Stocks have been declining for nearly a month as investors have grown increasingly nervous about whether global growth is slowing. While the U.S. economy remains in recovery mode, investors are concerned that corporate earnings growth will slow this year and next due to a slowdown in Europe and, to a lesser degree, China.
Investors got more discouraging news early Wednesday, when the Commerce Department reported that retail sales declined 0.3 percent in September from the previous month. Purchases of autos, gasoline, furniture and clothing slowed.
Retail sales have risen 4.3 percent over the past 12 months, slightly below their historical pace.
A snapshot of manufacturing activity didn't bolster optimism.
The Federal Reserve Bank of New York's Empire State Manufacturing index dropped sharply from 27.5 to 6.2 in October as new orders shrank and shipments barely rose. The latest reading marks the slowest pace of growth in six months.
All 10 sectors in the S&P 500 declined, led by financial stocks, which slid 3.6 percent.
KeyCorp, Regions Financial, JPMorgan Chase and Citigroup were among the biggest decliners. Covidien led the slide among S&P 500 companies, falling $8.36, or 9.1 percent, to $83.96.
Bucking the trend were several energy companies, including Cabot Oil & Gas, Southwest Energy and EQT Corp. Cabot paced the gainers, rising 95 cents, or 3.3 percent, to $29.43.
Several homebuilders surged, getting a lift from the slide in the 10-year Treasury bond yield, which affects rate on consumer and business loans. A decline in the 10-year Treasury note yield should nudge mortgage rates lower, spurring home sales.
M/I Homes got the biggest boost among the builders, adding 43 cents, or 2.2 percent, to $19.65.

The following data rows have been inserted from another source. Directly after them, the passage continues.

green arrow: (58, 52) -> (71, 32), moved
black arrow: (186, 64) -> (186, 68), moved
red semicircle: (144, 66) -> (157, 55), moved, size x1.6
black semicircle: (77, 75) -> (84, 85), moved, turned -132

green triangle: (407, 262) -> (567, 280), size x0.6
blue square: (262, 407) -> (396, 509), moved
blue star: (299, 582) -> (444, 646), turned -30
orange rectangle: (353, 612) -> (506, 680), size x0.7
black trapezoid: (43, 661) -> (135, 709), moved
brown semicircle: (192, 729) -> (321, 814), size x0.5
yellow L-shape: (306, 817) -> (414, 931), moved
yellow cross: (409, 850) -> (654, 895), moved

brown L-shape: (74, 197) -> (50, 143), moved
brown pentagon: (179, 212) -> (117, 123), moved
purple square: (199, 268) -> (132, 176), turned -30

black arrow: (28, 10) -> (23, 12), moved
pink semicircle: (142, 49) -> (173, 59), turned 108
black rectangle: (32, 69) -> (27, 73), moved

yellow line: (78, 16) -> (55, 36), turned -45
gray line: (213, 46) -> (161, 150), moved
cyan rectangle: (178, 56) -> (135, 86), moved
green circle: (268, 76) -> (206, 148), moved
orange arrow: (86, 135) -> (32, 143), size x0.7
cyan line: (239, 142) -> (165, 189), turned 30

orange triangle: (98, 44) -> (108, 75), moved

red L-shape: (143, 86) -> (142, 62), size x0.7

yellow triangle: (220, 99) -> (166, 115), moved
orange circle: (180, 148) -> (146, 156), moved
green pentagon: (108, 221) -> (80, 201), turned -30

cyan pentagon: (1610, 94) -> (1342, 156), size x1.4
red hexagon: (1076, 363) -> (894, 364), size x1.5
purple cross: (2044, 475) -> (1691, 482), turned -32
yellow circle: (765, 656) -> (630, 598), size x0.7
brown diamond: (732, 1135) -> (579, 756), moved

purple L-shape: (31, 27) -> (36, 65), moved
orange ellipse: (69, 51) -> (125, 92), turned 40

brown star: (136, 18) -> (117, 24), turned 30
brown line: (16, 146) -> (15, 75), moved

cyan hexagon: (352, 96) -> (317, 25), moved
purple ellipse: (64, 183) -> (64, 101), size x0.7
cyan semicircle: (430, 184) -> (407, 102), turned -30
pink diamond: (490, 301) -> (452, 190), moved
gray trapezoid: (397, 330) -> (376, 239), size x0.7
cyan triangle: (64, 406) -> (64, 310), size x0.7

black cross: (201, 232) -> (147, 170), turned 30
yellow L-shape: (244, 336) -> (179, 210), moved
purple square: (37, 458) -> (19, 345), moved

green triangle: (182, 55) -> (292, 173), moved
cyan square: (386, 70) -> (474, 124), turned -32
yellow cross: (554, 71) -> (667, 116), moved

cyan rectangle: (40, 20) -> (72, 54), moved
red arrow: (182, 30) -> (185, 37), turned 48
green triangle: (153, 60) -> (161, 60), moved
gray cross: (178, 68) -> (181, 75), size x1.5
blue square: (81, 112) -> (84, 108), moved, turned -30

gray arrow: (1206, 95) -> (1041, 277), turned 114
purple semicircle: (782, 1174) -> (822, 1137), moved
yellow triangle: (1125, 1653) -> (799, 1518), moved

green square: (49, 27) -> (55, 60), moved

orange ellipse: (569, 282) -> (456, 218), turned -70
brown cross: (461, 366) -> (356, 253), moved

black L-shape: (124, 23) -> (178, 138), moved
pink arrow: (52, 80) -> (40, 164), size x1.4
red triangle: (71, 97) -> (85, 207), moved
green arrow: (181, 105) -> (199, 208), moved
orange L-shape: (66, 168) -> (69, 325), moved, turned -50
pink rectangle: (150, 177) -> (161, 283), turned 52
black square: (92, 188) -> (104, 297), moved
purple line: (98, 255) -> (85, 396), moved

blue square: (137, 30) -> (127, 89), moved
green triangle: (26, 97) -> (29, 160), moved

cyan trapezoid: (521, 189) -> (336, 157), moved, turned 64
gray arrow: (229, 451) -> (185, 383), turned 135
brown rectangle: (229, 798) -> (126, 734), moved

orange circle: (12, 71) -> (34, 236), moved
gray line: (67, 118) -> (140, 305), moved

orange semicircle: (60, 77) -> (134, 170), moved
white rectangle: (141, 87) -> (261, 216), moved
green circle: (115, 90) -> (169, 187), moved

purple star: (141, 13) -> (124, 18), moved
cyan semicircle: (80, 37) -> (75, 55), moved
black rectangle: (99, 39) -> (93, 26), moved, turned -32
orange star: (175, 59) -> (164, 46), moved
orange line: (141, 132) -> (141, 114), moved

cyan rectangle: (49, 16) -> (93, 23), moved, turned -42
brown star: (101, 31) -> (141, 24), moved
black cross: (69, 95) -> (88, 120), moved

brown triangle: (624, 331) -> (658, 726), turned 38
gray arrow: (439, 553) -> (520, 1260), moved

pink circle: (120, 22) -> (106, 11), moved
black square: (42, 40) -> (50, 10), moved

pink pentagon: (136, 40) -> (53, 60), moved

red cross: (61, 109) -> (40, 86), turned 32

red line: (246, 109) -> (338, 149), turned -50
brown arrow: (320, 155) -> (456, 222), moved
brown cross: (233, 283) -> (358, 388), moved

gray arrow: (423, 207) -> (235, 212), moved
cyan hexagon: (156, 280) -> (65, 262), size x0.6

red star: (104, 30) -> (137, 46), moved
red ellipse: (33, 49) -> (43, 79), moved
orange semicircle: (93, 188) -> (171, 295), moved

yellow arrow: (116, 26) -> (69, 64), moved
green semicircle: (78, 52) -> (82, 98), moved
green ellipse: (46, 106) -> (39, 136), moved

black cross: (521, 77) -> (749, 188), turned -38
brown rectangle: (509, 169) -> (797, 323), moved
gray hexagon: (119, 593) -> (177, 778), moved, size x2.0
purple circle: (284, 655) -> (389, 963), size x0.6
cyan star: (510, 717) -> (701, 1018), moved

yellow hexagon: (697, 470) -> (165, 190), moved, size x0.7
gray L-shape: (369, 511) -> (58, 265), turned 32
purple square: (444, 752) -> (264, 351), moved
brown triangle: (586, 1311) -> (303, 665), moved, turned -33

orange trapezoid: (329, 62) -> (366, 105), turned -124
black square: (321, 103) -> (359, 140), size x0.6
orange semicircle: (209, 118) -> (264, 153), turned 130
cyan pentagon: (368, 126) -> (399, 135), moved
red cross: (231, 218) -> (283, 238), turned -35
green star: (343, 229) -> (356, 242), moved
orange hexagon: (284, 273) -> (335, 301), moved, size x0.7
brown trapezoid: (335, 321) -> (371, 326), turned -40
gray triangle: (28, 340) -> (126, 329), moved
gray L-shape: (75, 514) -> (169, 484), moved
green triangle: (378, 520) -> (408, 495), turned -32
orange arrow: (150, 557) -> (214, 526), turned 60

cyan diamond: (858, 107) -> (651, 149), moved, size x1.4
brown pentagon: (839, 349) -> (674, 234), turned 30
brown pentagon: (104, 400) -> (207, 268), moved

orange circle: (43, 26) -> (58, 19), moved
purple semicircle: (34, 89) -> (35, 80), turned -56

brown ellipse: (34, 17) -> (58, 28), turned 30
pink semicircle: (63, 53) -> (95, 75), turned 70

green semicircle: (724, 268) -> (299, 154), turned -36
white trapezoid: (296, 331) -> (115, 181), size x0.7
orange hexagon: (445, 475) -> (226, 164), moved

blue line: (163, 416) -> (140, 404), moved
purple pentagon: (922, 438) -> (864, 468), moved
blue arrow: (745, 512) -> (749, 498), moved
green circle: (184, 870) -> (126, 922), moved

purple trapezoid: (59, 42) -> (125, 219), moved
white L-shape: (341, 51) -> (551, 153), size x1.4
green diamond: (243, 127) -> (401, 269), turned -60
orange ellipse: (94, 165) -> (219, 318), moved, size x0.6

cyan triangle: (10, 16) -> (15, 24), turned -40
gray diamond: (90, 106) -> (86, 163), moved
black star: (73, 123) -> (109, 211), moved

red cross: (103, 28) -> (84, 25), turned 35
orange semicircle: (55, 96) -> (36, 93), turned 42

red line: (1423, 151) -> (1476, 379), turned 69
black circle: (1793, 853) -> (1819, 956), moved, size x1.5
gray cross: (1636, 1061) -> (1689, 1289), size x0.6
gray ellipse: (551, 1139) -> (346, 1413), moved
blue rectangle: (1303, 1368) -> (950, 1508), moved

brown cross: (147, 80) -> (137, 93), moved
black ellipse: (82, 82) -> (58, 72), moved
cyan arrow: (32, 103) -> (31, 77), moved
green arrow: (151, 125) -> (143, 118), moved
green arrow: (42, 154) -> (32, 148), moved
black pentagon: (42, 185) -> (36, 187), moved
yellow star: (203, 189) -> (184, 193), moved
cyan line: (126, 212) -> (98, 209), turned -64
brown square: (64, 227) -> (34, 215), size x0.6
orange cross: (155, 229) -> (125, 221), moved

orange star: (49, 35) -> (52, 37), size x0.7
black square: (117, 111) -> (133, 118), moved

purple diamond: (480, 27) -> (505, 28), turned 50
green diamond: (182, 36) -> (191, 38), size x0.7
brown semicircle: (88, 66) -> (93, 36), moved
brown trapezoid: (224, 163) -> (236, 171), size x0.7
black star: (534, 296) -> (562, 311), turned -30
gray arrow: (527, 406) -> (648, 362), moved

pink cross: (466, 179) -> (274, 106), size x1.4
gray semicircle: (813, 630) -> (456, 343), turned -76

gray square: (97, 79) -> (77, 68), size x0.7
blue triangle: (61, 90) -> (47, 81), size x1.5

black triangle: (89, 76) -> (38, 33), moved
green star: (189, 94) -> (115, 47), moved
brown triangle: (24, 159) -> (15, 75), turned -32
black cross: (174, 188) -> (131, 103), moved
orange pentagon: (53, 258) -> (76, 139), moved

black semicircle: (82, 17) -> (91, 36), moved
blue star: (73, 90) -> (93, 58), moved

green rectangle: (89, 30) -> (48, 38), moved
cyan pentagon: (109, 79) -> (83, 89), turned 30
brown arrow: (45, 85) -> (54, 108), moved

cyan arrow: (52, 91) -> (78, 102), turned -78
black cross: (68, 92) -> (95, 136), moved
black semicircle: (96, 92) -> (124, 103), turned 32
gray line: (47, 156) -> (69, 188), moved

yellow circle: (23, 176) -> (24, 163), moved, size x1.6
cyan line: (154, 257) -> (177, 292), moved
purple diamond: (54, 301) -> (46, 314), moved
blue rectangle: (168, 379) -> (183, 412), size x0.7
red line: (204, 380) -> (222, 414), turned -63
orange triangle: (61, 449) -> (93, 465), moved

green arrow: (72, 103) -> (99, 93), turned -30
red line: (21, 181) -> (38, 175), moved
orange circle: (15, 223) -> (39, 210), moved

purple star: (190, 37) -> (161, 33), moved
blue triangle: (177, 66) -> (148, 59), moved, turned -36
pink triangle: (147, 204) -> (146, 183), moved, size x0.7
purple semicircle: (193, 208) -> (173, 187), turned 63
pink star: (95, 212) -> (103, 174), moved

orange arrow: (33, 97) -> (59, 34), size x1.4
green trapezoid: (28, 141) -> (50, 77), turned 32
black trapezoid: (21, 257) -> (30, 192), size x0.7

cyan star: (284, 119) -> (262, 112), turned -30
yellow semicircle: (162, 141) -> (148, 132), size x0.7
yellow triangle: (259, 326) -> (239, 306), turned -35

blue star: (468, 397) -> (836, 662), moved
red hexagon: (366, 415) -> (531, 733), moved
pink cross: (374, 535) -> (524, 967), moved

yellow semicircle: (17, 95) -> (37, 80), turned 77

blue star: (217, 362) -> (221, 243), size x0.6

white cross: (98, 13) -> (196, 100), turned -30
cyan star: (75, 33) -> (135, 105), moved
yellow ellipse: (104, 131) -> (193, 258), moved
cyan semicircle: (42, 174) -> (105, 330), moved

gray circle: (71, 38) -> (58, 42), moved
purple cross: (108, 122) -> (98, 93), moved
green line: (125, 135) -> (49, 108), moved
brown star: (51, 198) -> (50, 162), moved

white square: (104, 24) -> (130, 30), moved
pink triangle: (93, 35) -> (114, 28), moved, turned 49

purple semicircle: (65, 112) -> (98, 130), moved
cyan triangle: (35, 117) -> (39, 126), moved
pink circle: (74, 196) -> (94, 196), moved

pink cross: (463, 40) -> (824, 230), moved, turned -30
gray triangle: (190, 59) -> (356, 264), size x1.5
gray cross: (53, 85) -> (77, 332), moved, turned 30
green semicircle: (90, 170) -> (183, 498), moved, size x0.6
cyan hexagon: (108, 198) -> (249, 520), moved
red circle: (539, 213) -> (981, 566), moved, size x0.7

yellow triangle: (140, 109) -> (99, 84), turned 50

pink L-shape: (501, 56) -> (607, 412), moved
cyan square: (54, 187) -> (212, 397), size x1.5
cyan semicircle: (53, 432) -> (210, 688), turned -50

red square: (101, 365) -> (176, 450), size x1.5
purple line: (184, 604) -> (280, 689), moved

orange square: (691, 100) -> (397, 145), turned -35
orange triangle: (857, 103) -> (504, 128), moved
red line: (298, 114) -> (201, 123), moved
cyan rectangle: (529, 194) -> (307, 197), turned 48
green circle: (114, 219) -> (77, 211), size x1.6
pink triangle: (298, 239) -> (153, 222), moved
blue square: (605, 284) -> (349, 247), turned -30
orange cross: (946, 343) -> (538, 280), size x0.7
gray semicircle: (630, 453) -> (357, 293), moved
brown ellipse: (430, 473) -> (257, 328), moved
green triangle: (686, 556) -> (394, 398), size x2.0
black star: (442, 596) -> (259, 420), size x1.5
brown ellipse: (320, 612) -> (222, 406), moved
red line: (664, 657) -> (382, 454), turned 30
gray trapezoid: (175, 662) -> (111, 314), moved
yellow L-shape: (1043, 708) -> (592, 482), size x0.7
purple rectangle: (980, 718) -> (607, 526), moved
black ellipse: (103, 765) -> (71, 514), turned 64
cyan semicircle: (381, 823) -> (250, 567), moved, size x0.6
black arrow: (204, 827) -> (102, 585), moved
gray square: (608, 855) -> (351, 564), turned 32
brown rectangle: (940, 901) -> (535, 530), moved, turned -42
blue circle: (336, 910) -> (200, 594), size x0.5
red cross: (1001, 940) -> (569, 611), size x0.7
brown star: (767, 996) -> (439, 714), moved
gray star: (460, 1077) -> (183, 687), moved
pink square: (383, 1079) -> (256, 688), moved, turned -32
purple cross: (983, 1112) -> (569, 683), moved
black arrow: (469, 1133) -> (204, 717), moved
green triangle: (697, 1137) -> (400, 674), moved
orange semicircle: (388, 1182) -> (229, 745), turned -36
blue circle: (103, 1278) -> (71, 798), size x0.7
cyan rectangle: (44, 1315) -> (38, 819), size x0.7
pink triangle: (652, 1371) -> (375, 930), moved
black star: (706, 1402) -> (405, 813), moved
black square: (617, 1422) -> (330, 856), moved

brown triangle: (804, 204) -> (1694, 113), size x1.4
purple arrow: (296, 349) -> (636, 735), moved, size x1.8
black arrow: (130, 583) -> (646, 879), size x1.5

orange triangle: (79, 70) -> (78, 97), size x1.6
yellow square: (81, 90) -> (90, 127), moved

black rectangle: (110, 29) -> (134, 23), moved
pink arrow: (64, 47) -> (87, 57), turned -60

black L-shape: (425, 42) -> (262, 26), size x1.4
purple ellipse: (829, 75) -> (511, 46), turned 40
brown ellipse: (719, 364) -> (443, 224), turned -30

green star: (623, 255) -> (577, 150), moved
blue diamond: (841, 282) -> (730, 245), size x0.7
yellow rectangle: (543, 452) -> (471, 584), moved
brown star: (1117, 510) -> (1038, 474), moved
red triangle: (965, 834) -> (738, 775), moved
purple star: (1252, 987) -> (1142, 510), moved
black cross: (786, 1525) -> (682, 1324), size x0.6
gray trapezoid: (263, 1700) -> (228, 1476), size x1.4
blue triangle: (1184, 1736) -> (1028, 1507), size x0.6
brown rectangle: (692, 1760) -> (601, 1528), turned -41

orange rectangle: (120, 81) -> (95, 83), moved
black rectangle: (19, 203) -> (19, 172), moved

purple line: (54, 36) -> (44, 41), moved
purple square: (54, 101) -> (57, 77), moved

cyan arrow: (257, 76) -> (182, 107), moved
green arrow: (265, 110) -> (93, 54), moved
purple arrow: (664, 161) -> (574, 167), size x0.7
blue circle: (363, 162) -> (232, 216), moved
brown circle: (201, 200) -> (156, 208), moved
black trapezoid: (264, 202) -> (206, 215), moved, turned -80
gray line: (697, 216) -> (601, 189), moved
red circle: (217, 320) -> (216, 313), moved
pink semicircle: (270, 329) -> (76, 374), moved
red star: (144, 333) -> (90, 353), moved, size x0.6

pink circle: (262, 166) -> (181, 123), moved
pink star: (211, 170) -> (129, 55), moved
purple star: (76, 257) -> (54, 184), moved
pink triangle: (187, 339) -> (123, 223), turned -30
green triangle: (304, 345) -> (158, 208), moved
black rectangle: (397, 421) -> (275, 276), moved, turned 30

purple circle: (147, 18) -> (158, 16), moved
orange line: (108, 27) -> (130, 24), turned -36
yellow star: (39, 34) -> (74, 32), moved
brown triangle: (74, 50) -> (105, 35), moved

As more companies report earnings over the next couple of weeks, investors should get a better read of the impact that the economic situation overseas will have on U.S. companies.
In overseas market action, traders worried that Europe might relapse into recession.
France's CAC 40 sank 3.6 percent and Germany's DAX lost 2.9 percent. Britain's FTSE 100 fell 2.8 percent. Greece's stock index plunged 6.3 percent on concerns that the Greek government could collapse next year, putting its bailout program in danger. The index fell 5.7 percent the previous day.
U.S. crude slipped 23 cents to $81.61 a barrel.